Who knew that ordinary teens would think this is a good idea?
My first reaction upon learning of this trend was horror. I have a newly minted teenager and she's just purchased a new cellphone made for texting with her friends... and it has an excellent built-in camera.
My second thought was denial: This is not something MY daughter or her friends would engage in.
And then I reverted back to horror: Since she turned 13, she's been surprising us regularly with actions and decisions that seemed unthinkable just a few months ago. She's growing up... and all bets are off. While I was fairly certain that this isn't something she's doing now, I figured now was a good time to have another talk about cyber-safety.
I also wanted to know if this was an activity her friends or acquaintances had experienced.
"So I'm writing a blog post about 'sexting,'" I told her. "Is that something you've heard of?" I explained to her what it is and was relieved to see that she was as horrified by the idea as I was.
I told her that some insecure girls send naked photos of themselves to prove that they are "grown up"... or to impress boys. But that sending anything by cellphone (or posting to the web) can result in unintended consequences. I told her the tale of the girl who sent a photo to one boy and was shamed when he, in turn, sent it out to others -- until it had been seen by everyone in the school. I told her of the case where the kids who sent nude cameraphone photos had been arrested for distributing child pornography.
We ended up having a good discussion about safe texting and some ground rules for using that new phone of hers: No texting during school hours, and no access to the phone in her bedroom at night.

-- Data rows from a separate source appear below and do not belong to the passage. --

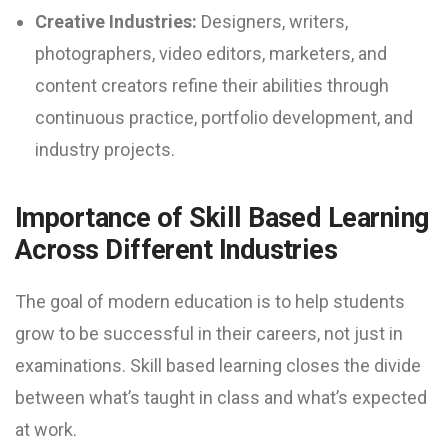
Creative Industries:
Designers, writers,
photographers, video editors, marketers, and
content creators refine their abilities through
continuous practice, portfolio development, and
industry projects.
Importance of Skill Based Learning
Across Different Industries
The goal of modern education is to help students
grow to be successful in their careers, not just in
examinations. Skill based learning closes the divide
between what’s taught in class and what’s expected
at work.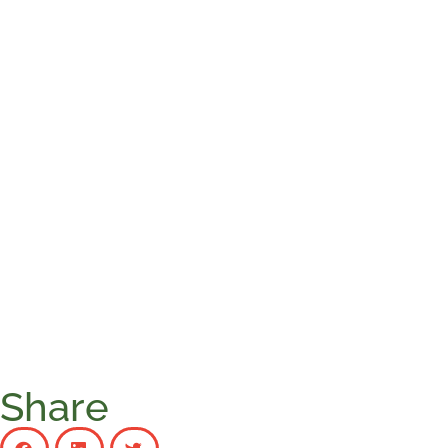
Share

That's a good time for her to charge it -- out in our living room.
I was reminded of another news report that also horrified parents around the country (and, incidentally sold a lot of newspapers and gave news networks a surge in ratings): That one indicated that an alarming number of middle school kids were engaging in oral sex... in school bathrooms, at parties and even at Bar Mitzvahs.

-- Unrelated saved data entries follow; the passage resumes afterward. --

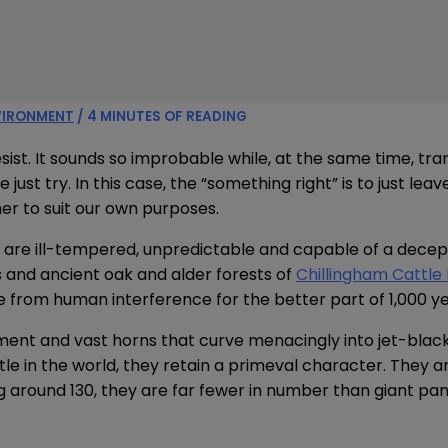
VIRONMENT
/
4 MINUTES OF READING
resist. It sounds so improbable while, at the same time, tra
just try. In this case, the “something right” is to just lea
er to suit our own purposes.
y are ill-tempered, unpredictable and capable of a decep
and ancient oak and alder forests of
Chillingham Cattle
from human interference for the better part of 1,000 ye
nt and vast horns that curve menacingly into jet-black 
tle in the world, they retain a primeval character. They 
g around 130, they are far fewer in number than giant pan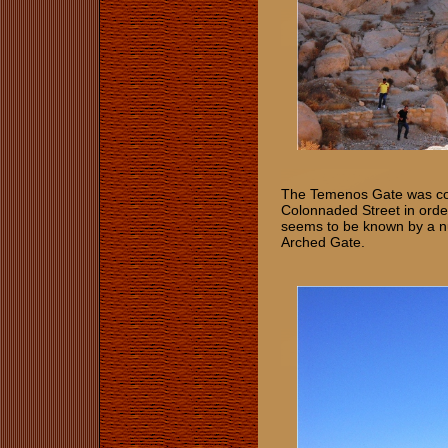
The Temenos Gate was cons
Colonnaded Street in order
seems to be known by a n
Arched Gate.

Once this report was published in the Washington Post, all the other news outlets jumped on it, and it became accepted wisdom -- even into this decade. When my daughter was in 5th grade, we attended a "Birds and the Bees" seminar, and the parents' orientation was kicked off with a video of an ABC News report on the subject.
That phenomenon has since been debunked in a nationwide study by the Guttmacher Institute, which found that today's teens are not more sexually active than they were in 1991.
From Newsweek: "Why is society constantly speculating about the most salacious stories about our children? Possibly because they confirm our worst fears about the values of the next generation and our growing sense that we really have no idea what's going on with our kids."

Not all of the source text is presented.